At present, the Cassini spacecraft through the rings of Saturn and the planet itself, a bold road chosen to complete a single mission of exploration.
To find out what this orbit is, and to see some of Cassini’s best moments, we meet key members of the UK team of scientists for this edition of Space.
It is a sunny day in the Surrey Hills south of London as they head into the Mullard Space Science Laboratory. It is a mansion converted into a scientific center for researchers at University College London, offering a picturesque place to study the most colorful planet in the solar system.

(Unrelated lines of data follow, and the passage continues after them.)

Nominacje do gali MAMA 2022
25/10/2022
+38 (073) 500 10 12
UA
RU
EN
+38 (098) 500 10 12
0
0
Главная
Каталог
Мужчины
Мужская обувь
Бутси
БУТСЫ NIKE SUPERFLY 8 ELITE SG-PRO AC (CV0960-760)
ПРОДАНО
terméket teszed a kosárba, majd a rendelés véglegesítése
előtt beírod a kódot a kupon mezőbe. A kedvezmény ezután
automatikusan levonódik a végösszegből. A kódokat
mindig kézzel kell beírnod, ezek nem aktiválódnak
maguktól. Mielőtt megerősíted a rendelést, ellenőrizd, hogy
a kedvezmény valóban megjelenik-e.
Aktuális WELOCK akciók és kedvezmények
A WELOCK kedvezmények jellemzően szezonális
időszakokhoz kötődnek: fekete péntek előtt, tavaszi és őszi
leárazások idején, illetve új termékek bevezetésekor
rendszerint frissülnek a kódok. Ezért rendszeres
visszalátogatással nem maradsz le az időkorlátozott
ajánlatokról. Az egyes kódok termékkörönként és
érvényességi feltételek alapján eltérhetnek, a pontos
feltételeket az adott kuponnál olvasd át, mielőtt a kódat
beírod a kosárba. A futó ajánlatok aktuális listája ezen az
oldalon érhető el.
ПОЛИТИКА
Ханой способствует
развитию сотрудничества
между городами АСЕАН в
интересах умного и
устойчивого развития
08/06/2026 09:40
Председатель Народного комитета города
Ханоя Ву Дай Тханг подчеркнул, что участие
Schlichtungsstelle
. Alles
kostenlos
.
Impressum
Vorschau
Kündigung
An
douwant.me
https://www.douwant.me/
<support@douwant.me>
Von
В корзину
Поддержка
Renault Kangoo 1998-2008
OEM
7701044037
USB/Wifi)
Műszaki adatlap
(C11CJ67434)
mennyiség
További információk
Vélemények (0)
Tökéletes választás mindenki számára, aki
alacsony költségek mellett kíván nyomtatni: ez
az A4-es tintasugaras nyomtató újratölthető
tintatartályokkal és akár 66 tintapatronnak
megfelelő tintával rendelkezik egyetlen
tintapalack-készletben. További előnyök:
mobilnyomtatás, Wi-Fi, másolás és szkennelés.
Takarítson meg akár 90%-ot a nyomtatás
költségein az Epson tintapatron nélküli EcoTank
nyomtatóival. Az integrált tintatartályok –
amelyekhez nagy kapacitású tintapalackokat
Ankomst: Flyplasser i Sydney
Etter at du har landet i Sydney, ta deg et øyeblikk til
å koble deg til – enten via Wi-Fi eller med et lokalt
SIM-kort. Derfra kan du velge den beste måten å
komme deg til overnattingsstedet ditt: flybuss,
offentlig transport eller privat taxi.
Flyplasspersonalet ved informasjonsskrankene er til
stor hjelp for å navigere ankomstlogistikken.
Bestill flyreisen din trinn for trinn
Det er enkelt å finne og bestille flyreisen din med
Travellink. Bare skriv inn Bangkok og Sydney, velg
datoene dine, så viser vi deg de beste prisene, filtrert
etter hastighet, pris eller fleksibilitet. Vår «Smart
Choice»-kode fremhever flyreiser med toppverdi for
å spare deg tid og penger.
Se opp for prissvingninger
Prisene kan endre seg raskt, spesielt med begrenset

MSSL planetary scientist director Geraint Jones explained that the Cassini crew turns the spacecraft into its final orbit to get the closest view possible to Saturn.
“Cassini has been orbiting the planet for many years, and Titan is used to change its orbit,” Euronews said. “And then, at the end of April, the orbit was changed again, passing near Titan.
“And now it’s very exciting: we move between the atmosphere and the ring system of Saturn, and we do it 22 times until the end of September, when the mission ends.”
Jones added: “When entering rings, we can measure the distribution of mass within the planet, and ultimately determine the amount of material in the ring system in orbit around the planet itself.”
One of the most important findings to date is that the gap of two thousand kilometers between icy rings and Saturn’s peaks is empty dust.
There is still a lot we do not know about Saturn, but Professor Michele Dougherty of Imperial College London told Euronews. It has a Cassini magnetometer and highlights some of the key points the team hopes to learn from this orbit.
“We do not understand what the inside is, we think there is a solid core, there is probably a liquid region above this core that generates the magnetic field,” Dougherty said.
“The other thing is – it’s rather embarrassing to admit that – but we were there for 13 years and still do not know how long Saturn is.”
Saturn is called a gas giant, a planet composed of 75 percent hydrogen, and is thought to last about 10 hours. But no one is really sure because of the difficulty of measuring their rotation.
The orbit of the Cassini spacecraft saw flying not only between Saturn’s rings, but also at its poles, providing a better view of the strange hexagonal feature at the top of the globe.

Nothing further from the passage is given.